Health Checks & KPI Monitoring

The Right expertise At The Right Time

Case Study:

Health Checks investigate logs and KPIs on the server, database and application to spot problems before they become an issue. Monitoring provides historical and real time information along with alerts for important KPIs. The combination ensures that service uptime is maintained and future downtime is planned.

About the client

The client in this case study is a logistics company providing services to the retail sector. They operate 24/6 and half day on Saturday. Cyberdan Ltd support their environment for Linux and Oracle running a third party warehouse system.

Initial Findings

An initial health check was performed on their system and several key issues were identified. These included:-


• low buffer cache hit ratio in Oracle database (43%) and PGA (56%)
• slow running queries in Oracle database

• lack of RAM in OS and high usage of swap space
- high CPU usage

• no specific Oracle backup in place

• printing issues


These initial findings show issues with the system for performance, operations and disaster contingency.

Remedial Work

The platform is running on VMware and there were resources available on the VM host. RAM was increased from 4GB to 12GB. CPU was increased from 2 cores to 4 cores.

Using estimates of Oracle memory usage, the Oracle memory allocation was raised from 1GB to 6GB. This still left some scope for tweaking should it require more in production.

Oracle RMAN backup scripts were written to make off server backups nightly and hourly backups of archive logs. Oracle logs multiplexed to local and off server storage for real time resilience.

Several printers were no longer available on the network. These were removed.

Results

Changes requiring downtime were scheduled in during non operational periods (Saturday evenings in this case) so that there was no disruption to operations.

Oracle buffer cache hit ratio increased from 43% to 91% due to the extra memory allocated allowing more data to be retained in buffer cache. The PGA hit ratio rose from 56% to 97% indicating that program code and user variables were mostly contained in RAM. Long running queries sped up and general responsiveness of the system improved.

Due to more RAM, the system swap space dropped dramatically to almost none ( Linux often reserves a little swap space).

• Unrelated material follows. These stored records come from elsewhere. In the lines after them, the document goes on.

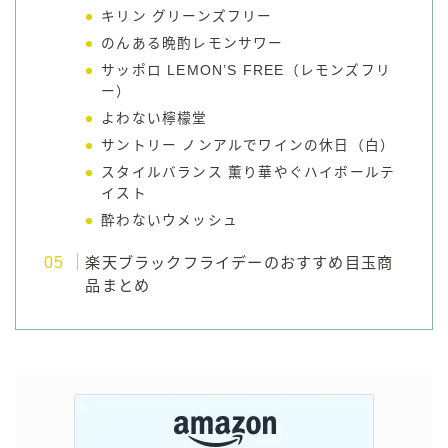
キリン グリーンズフリー
のんある晩酌レモンサワー
サッポロ LEMON’S FREE（レモンズフリ
ー）
よわない檸檬堂
サントリー ノンアルでワインの休日（白）
スタイルバランス 薫り華やぐハイボールテ
イスト
酔わないウメッシュ
楽天ブラックフライデーのおすすめ目玉商
品まとめ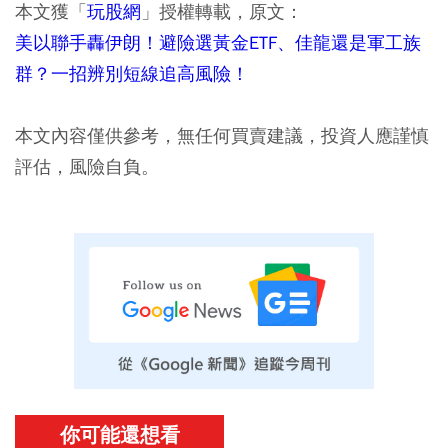
本文獲「
玩股網
」授權轉載，原文：
美以聯手轟伊朗！避險選黃金ETF、佳龍還是軍工族
群？一招辨別短線追高風險！
本文內容僅供參考，無任何買賣建議，投資人應謹慎
評估，風險自負。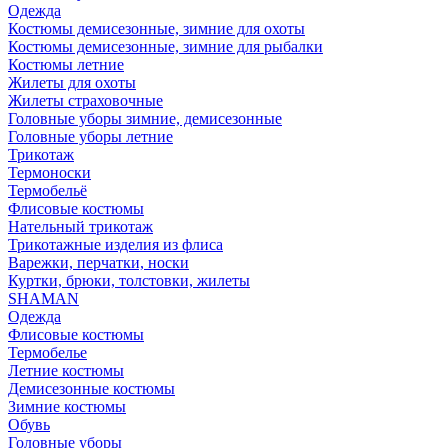
Одежда
Костюмы демисезонные, зимние для охоты
Костюмы демисезонные, зимние для рыбалки
Костюмы летние
Жилеты для охоты
Жилеты страховочные
Головные уборы зимние, демисезонные
Головные уборы летние
Трикотаж
Термоноски
Термобельё
Флисовые костюмы
Нательный трикотаж
Трикотажные изделия из флиса
Варежки, перчатки, носки
Куртки, брюки, толстовки, жилеты
SHAMAN
Одежда
Флисовые костюмы
Термобелье
Летние костюмы
Демисезонные костюмы
Зимние костюмы
Обувь
Головные уборы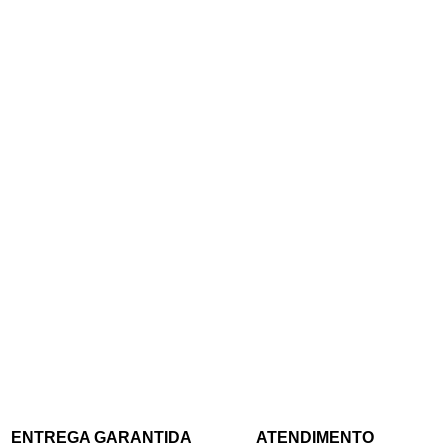
ENTREGA GARANTIDA
ATENDIMENTO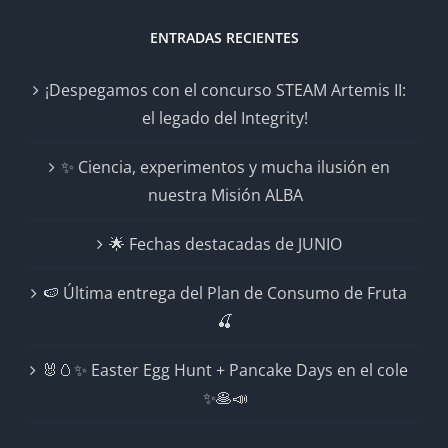
ENTRADAS RECIENTES
¡Despegamos con el concurso STEAM Artemis II:
el legado del Integrity!
✨ Ciencia, experimentos y mucha ilusión en
nuestra Misión ALBA
🌟 Fechas destacadas de JUNIO
🍉 Última entrega del Plan de Consumo de Fruta
🍒
🐰🥚✨ Easter Egg Hunt + Pancake Days en el cole
✨🥞📣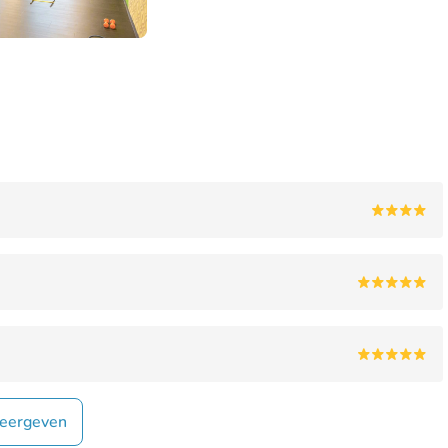
eergeven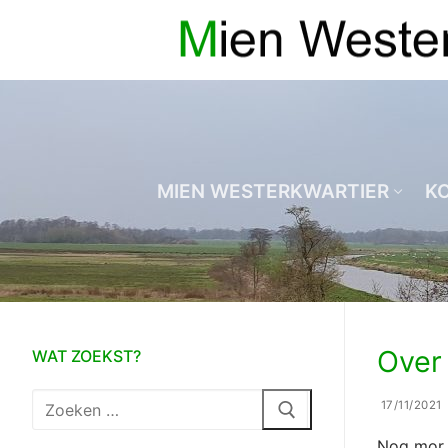
Ga
naar
de
inhoud
MIEN WESTERKWARTIER
K
Over
WAT ZOEKST?
Zoeken
17/11/2021
naar:
Nog mor 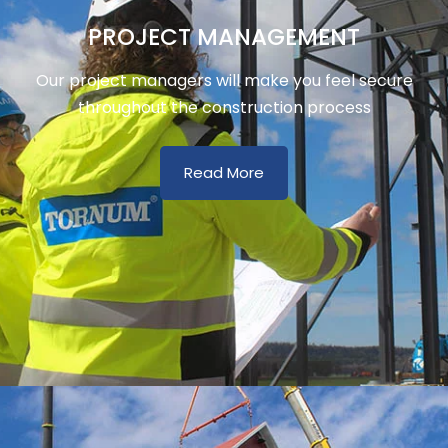
PROJECT MANAGEMENT
Our project managers will make you feel secure
throughout the construction process
Read More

CPU load dropped not only due to the extra cores added but also less time managing swap space and Oracle queries taking less time to run and using CPU over a shorter period.

The Oracle database is now backed up off the server and alerts have been setup to monitor the status.

Real time Oracle logs are duplicated off the server so that should the system go down the most current log is still available offline.

Printers are working as expected.

Overall a successful set of changes.